Activities in Argentina were impacted by reduced soy, corn and wheat crops following drought, it said.
The successful performance of recently acquired grain facilities in Australia, including Emerald Grain’s seven grain storage and receival sites, balanced challenges faced by the wheat business in the Black Sea region and in Argentina, LDC said.
During the first six months of 2023, LDC said it advanced long-term projects and initiatives including the expansion of its canola processing facility in Canada, investments in facilities supporting its grains, oilseeds and sugar origination and logistics activities in Argentina and Brazil, and the construction of its food industrial park and instant coffee joint ventures in China and Vietnam, inaugurated in September.
LDC also established a new Food & Feed Solutions Platform in January to address favorable market trends toward nutritious, nature-based products and ingredients, with a focus on developing and growing its presence in the lecithin, glycerin and specialty feed protein space – for example, through the addition of glycerin refining and edible oil packaging lines at its palm refining complex in Indonesia, announced in July.

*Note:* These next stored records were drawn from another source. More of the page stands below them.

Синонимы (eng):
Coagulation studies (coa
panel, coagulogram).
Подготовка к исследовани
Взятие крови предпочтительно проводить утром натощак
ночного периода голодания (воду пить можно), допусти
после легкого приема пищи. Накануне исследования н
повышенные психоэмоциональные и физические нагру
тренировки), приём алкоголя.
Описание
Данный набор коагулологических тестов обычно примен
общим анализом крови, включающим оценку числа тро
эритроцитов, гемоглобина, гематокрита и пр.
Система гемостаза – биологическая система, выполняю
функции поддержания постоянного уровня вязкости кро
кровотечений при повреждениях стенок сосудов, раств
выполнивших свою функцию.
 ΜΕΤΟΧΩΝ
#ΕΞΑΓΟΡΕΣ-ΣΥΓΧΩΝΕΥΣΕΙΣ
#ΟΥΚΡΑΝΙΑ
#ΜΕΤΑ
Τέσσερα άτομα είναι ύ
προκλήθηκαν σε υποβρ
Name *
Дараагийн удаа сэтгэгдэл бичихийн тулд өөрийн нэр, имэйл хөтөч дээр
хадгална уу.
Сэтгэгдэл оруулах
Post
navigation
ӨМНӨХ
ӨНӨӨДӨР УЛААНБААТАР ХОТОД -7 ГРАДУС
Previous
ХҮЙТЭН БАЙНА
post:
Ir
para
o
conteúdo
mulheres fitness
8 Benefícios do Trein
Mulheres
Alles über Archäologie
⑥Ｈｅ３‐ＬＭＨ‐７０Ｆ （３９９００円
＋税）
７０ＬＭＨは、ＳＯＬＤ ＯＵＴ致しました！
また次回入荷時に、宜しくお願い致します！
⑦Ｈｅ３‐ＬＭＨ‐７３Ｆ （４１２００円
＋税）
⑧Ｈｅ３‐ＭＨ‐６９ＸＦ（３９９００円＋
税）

The group also took an important step for the acceleration of its decarbonization journey, announcing in March a 33.6% reduction target for its Scope 1 & 2 greenhouse gas emissions by 2030, compared to 2022 as its baseline year, progress toward which was reported in LDC’s latest Sustainability Report, as part of its environmental, social and governance (ESG) goals and commitments.
“In these challenging and rapidly changing times, I am very proud of the considerable achievements we have accomplished so far this year, pursuing our work to help feed and clothe millions of people worldwide, guided by our purpose to create fair and sustainable value in everything we do,” Gelchie said. “I am grateful to our teams for their hard work and unwavering dedication to our mission, as well as to our partners around the world for their enduring trust, and I am confident that together, we will continue to build on our positive momentum, during the second half of 2023 and beyond.”